Control, according to Scharko, consists of an injection of long-acting tetracycline after the disease has been diagnosed. The following summer it is vitally important to get on the three-step program outlined below.

  1. Control biting insects. These include ticks, horse and stable flies, and mosquitoes. Sprays, back-rubbers and dust bags are effective.
  2. Use clean needles and surgical equipment. Scharko prefers that producers use a clean needle for every animal in a known infected herd. At the least, change needles after vaccinating 10 to 15 animals in all herds to minimize the risk of spreading the disease. Needles should not be disinfected, as this will inactivate modified live vaccines and make them useless.
  3. Feed aureomycin (chlortetracycline). It should be fed at the rate of 0.5 milligrams per pound of body weight per day (a minimum of 350 mg per head per day for animals weighing less than 700 pounds).
Whether you have a few cows or a few hundred, there may be a killer hiding in your herd. And you may not know it until you go out one morning and find a dead animal in your pasture.

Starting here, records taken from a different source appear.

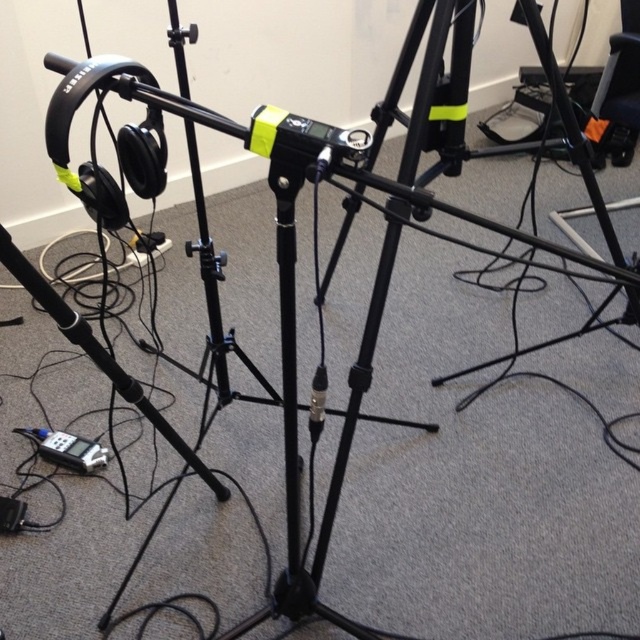 Question: From the image, what is the correct spatial relationship of black matte tripod at center in relation to silver metallic digital device at lower left?

Choices:
 (A) below
 (B) above

Answer: (B)

Question: In this image, where is black matte tripod at center located relative to silver metallic digital device at lower left?

Choices:
 (A) above
 (B) below

Answer: (A)

Question: Among these points, which one is nearest to the camera?

Choices:
 (A) (588, 179)
 (B) (60, 445)

Answer: (A)

Question: Does black matte tripod at center come behind silver metallic digital device at lower left?

Choices:
 (A) yes
 (B) no

Answer: (B)

Question: Among these objects, which one is nearest to the camera?

Choices:
 (A) black matte tripod at center
 (B) silver metallic digital device at lower left

Answer: (A)

Question: Which object is closer to the camera taking this photo?

Choices:
 (A) black matte tripod at center
 (B) silver metallic digital device at lower left

Answer: (A) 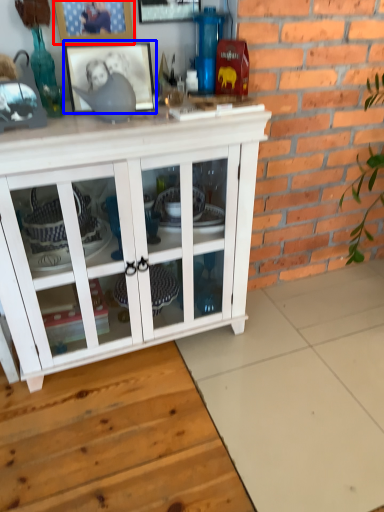 Question: Which object appears closest to the camera in this image, picture frame (highlighted by a red box) or picture frame (highlighted by a blue box)?

Choices:
 (A) picture frame
 (B) picture frame

Answer: (B) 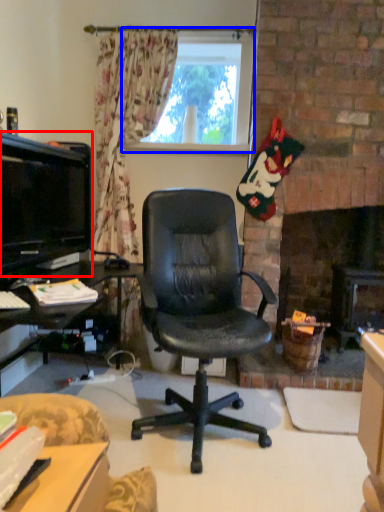 Question: Which object is closer to the camera taking this photo, television (highlighted by a red box) or window (highlighted by a blue box)?

Choices:
 (A) television
 (B) window

Answer: (A) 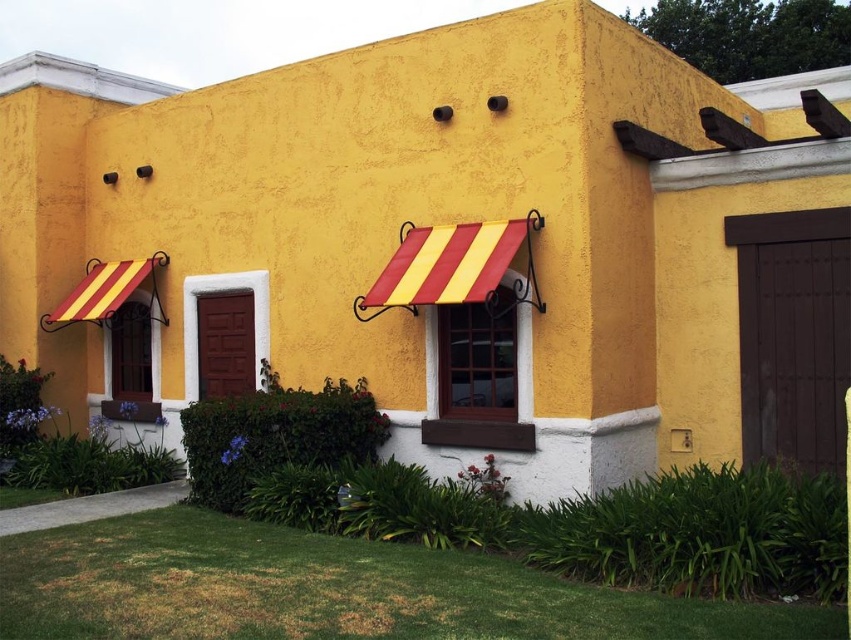 Question: Estimate the real-world distances between objects in this image. Which object is farther from the yellow striped awning at left?

Choices:
 (A) matte wood door at center
 (B) brown wooden door at right

Answer: (B)

Question: Can you confirm if brown wooden door at right is positioned to the left of matte wood door at center?

Choices:
 (A) yes
 (B) no

Answer: (B)

Question: Which point appears closest to the camera in this image?

Choices:
 (A) (204, 371)
 (B) (797, 296)

Answer: (B)

Question: Considering the real-world distances, which object is closest to the yellow striped awning at left?

Choices:
 (A) brown wooden door at right
 (B) matte wood door at center

Answer: (B)

Question: Does brown wooden door at right have a greater width compared to yellow striped awning at left?

Choices:
 (A) yes
 (B) no

Answer: (A)

Question: Does brown wooden door at right appear over yellow striped awning at left?

Choices:
 (A) no
 (B) yes

Answer: (B) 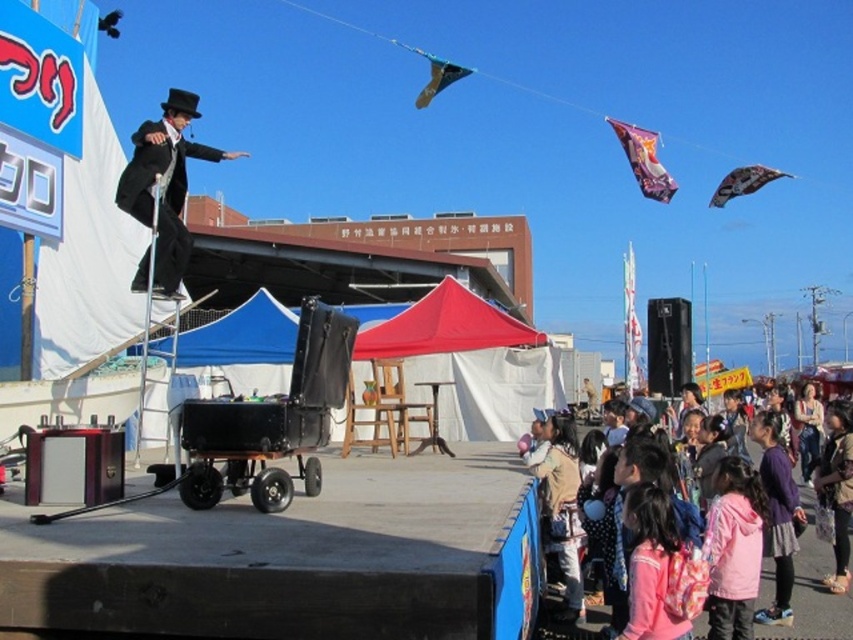 Is pink fabric crowd at lower right thinner than patterned fabric kite at upper right?

Yes, pink fabric crowd at lower right is thinner than patterned fabric kite at upper right.

Does pink fabric crowd at lower right appear on the right side of patterned fabric kite at upper right?

No, pink fabric crowd at lower right is not to the right of patterned fabric kite at upper right.

Where is `pink fabric crowd at lower right`? pink fabric crowd at lower right is located at coordinates (813, 589).

Where is `pink fabric crowd at lower right`? This screenshot has width=853, height=640. pink fabric crowd at lower right is located at coordinates [x=813, y=589].

Is shiny black suit at upper left positioned behind purple fabric kite at upper right?

No, it is not.

What do you see at coordinates (165, 182) in the screenshot?
I see `shiny black suit at upper left` at bounding box center [165, 182].

Is point (165, 289) positioned behind point (643, 172)?

That is False.

Image resolution: width=853 pixels, height=640 pixels. In order to click on shiny black suit at upper left in this screenshot , I will do `click(165, 182)`.

Which is more to the left, fluffy brown coat at lower right or patterned fabric kite at upper right?

Positioned to the left is fluffy brown coat at lower right.

Is fluffy brown coat at lower right smaller than patterned fabric kite at upper right?

Yes, fluffy brown coat at lower right is smaller than patterned fabric kite at upper right.

Locate an element on the screen. This screenshot has height=640, width=853. fluffy brown coat at lower right is located at coordinates (837, 486). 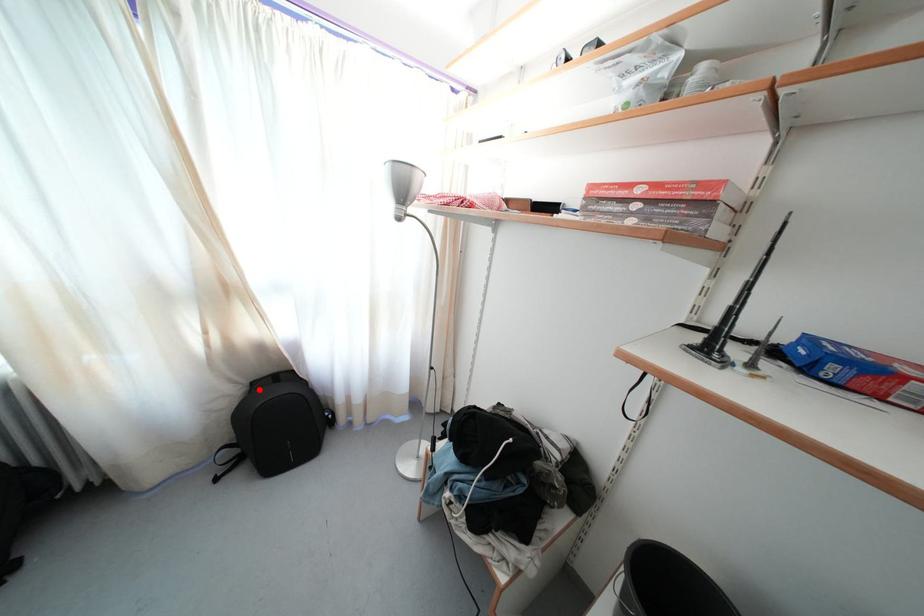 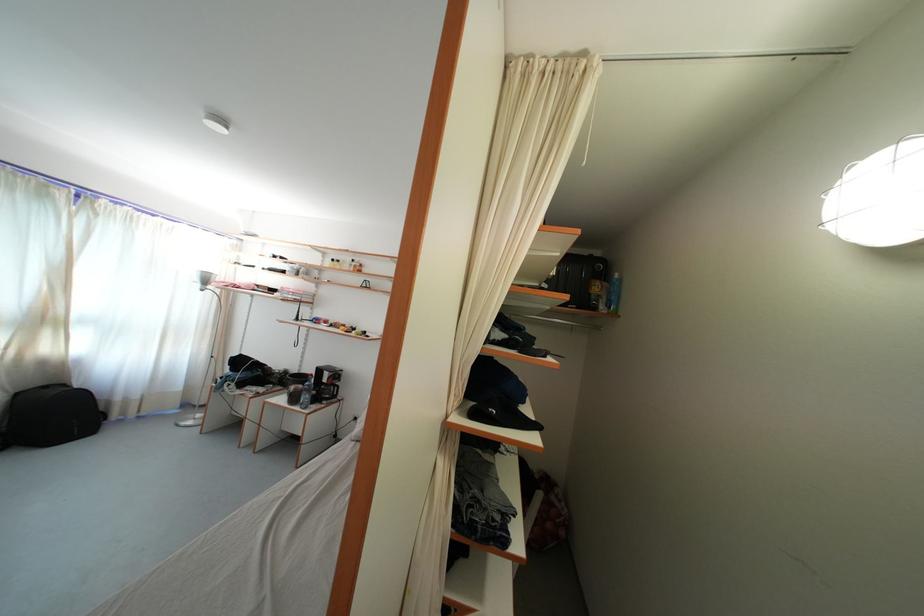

Each year, anaplasmosis causes thousands of cattle deaths throughout the South-east. This disease is caused by a pathogen that invades the red blood cells, keeping animals from carrying enough oxygen to their brain and other vital organs. In the worst cases, animals literally suffocate and die. Even if animals don't die, you can lose money because they won't gain weight or produce milk. Then their suckling calves suffer.

Your local Southern States retailer can help you head off this costly disease. They can provide the appropriate insecticides and feed products containing CTC (chlortetracycline) to use while following a simple three-step recommended program (see sidebar).

Mike Peacock, beef feed sales and marketing manager for Southern States, says the co-op sells several products with CTC. Nutra Plus™ 10G can be mixed into a feed ration, topdressed on feed or incorporated into a mineral mix. Aureo 4G Crumbles can be topdressed or mixed with feed. The medication is also available in Graze-N-Gain Mineral, 2:1 Mineral with CTC, Vit-A-Mag with CTC, and Fly Stop Beef & Dairy Mineral Mix with Altosid and CTC.

Patty Scharko, a Kentucky Extension ruminant veterinarian, says the problem with anaplasmosis is that few cow owners recognize the disease before it's too late.

"The disease is commonly transmitted in summer from animal to animal by biting insects such as ticks or horse flies," Scharko explains. "It also can be spread through needles. Usually in late August or September, something triggers the disease.

"In most cases, you don't get much warning," she adds. You may just find one or more dead animals.